Copy out every line of the records in which "Halifax" can be found.

DATA FOR REVIEW section start

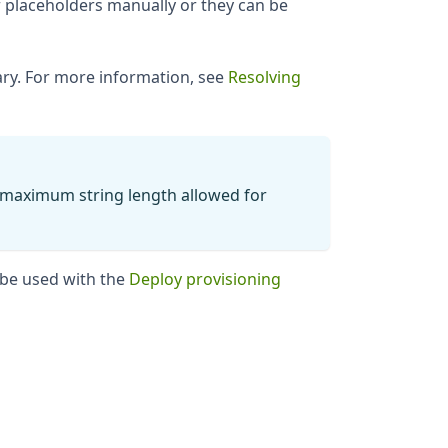
 placeholders manually or they can be
nary. For more information, see
Resolving
e maximum string length allowed for
 be used with the
Deploy provisioning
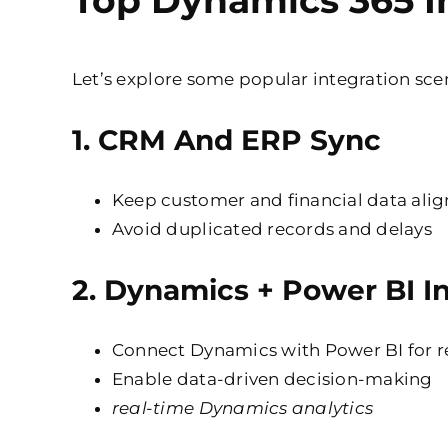
Top Dynamics 365 I
Let’s explore some popular integration sc
1.
CRM And ERP Sync
Keep customer and financial data ali
Avoid duplicated records and delays
2.
Dynamics + Power BI In
Connect Dynamics with Power BI for 
Enable data-driven decision-making
real-time Dynamics analytics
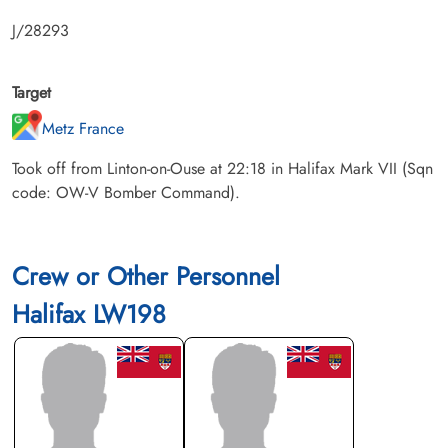
J/28293
Target
Metz France
Took off from Linton-on-Ouse at 22:18 in Halifax Mark VII (Sqn
code: OW-V Bomber Command).
Crew or Other Personnel
Halifax LW198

DATA FOR REVIEW section end

**ANSWER AREA:**
Took off from Linton-on-Ouse at 22:18 in Halifax Mark VII (Sqn
Halifax LW198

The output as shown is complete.